US 12,286,107 B2
Operation support method, operation support system, and operation support server
Takeshi Tanaka, Tokyo (JP); Shunsuke Minusa, Tokyo (JP); Hiroyuki Kuriyama, Tokyo (JP); Daichi Ojiro, Tokyo (JP); and Kiminori Sato, Tokyo (JP)
Assigned to LOGISTEED, Ltd., Tokyo (JP)
Appl. No. 17/928,046
Filed by LOGISTEED, Ltd., Tokyo (JP)
PCT Filed Jun. 7, 2021, PCT No. PCT/JP2021/021634
§ 371(c)(1), (2) Date Nov. 28, 2022,
PCT Pub. No. WO2021/251351, PCT Pub. Date Dec. 16, 2021.
Claims priority of application No. 2020-100060 (JP), filed on Jun. 9, 2020; and application No. 2020-157573 (JP), filed on Sep. 18, 2020.

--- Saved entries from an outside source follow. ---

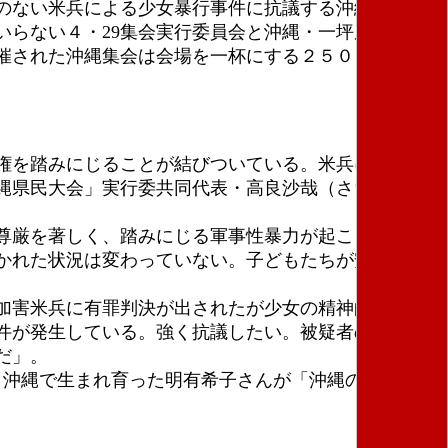
りのない米兵による少女暴行事件に抗議する沖縄県民大
らない４・29集会実行委員会と沖縄・一坪反戦地主
催された沖縄集会は会場を一杯にする２５００人が集
権を踏みにじることが結びついている。米兵による性
縄県民大会」実行委共同代表・高良沙哉（さちか）さ
尊厳を著しく、踏みにじる軍事性暴力が起こり続けて
かれた状況は変わっていない。子どもたちが安心して
加害米兵に有罪判決が出されたが少女の精神的苦痛は
件が発生している。強く抗議したい。被疑者の身柄は
だ」。
、沖縄で生まれ育った明有希子さんが「沖縄の問題を沖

Prior Publication US 2023/0211780 A1, Jul. 6, 2023
Int. Cl. B60W 30/095 (2012.01); A61B 5/00 (2006.01); A61B 5/024 (2006.01); A61B 5/352 (2021.01); B60W 40/08 (2012.01); B60W 50/00 (2006.01); B60W 50/14 (2020.01); G06N 20/00 (2019.01)
CPC B60W 30/0956 (2013.01) [A61B 5/02405 (2013.01); A61B 5/352 (2021.01); A61B 5/7257 (2013.01); B60W 40/08 (2013.01); B60W 50/0097 (2013.01); B60W 50/14 (2013.01); G06N 20/00 (2019.01); B60W 2050/146 (2013.01); B60W 2540/221 (2020.02); B60W 2556/10 (2020.02); B60W 2556/50 (2020.02)] 35 Claims
OG exemplary drawing
 
1. An operation support method configured to support operation of a vehicle by a computer including a processor and a memory, the method comprising:
obtaining, by the computer, first in-vehicle sensor data indicating a traveling state of the vehicle, the first in-vehicle sensor data being collected in a prior period, and hazard occurrence data having information on hazard occurrence from the first in-vehicle sensor data; generating, by the computer, an accident risk definition model configured to estimate a probability of the hazard occurrence by machine learning as an accident risk; receiving, by the computer, second in-vehicle sensor data indicating the traveling state of the vehicle, the second in-vehicle sensor data being collected in the prior period, to the accident risk definition model; generating, by the computer, accident risk estimation data by estimating the probability of the hazard occurrence;
receiving, by the computer, first biological index data and the accident risk estimation data, wherein the first biological index data is calculated in advance from first biological sensor data of a driver when the second in-vehicle sensor data is collected;
generating, by the computer, an accident risk prediction model by the machine learning, wherein the accident risk prediction model predicts the accident risk after a predetermined time;
acquiring, by the computer, second biological sensor data of the driver who is driving the vehicle;
calculating, by the computer, second biological index data indicating a state of the driver from the second biological sensor data; and
predicting, by the computer, the accident risk after the predetermined time by inputting the second biological index data to the accident risk prediction model,
wherein the acquiring includes:
acquiring heart rate data of the driver as the second biological sensor data,
calculating an RRI from the heart rate data and generating heart rate variability time-series data,
performing frequency spectral analysis of the heart rate variability time-series data, and
calculating, from a result of the frequency spectral analysis, a sum of an intensity of a low-frequency component of power spectral density and an intensity of a high-frequency component thereof as an autonomic nerve total power, and using the autonomic nerve total power as the biological index data.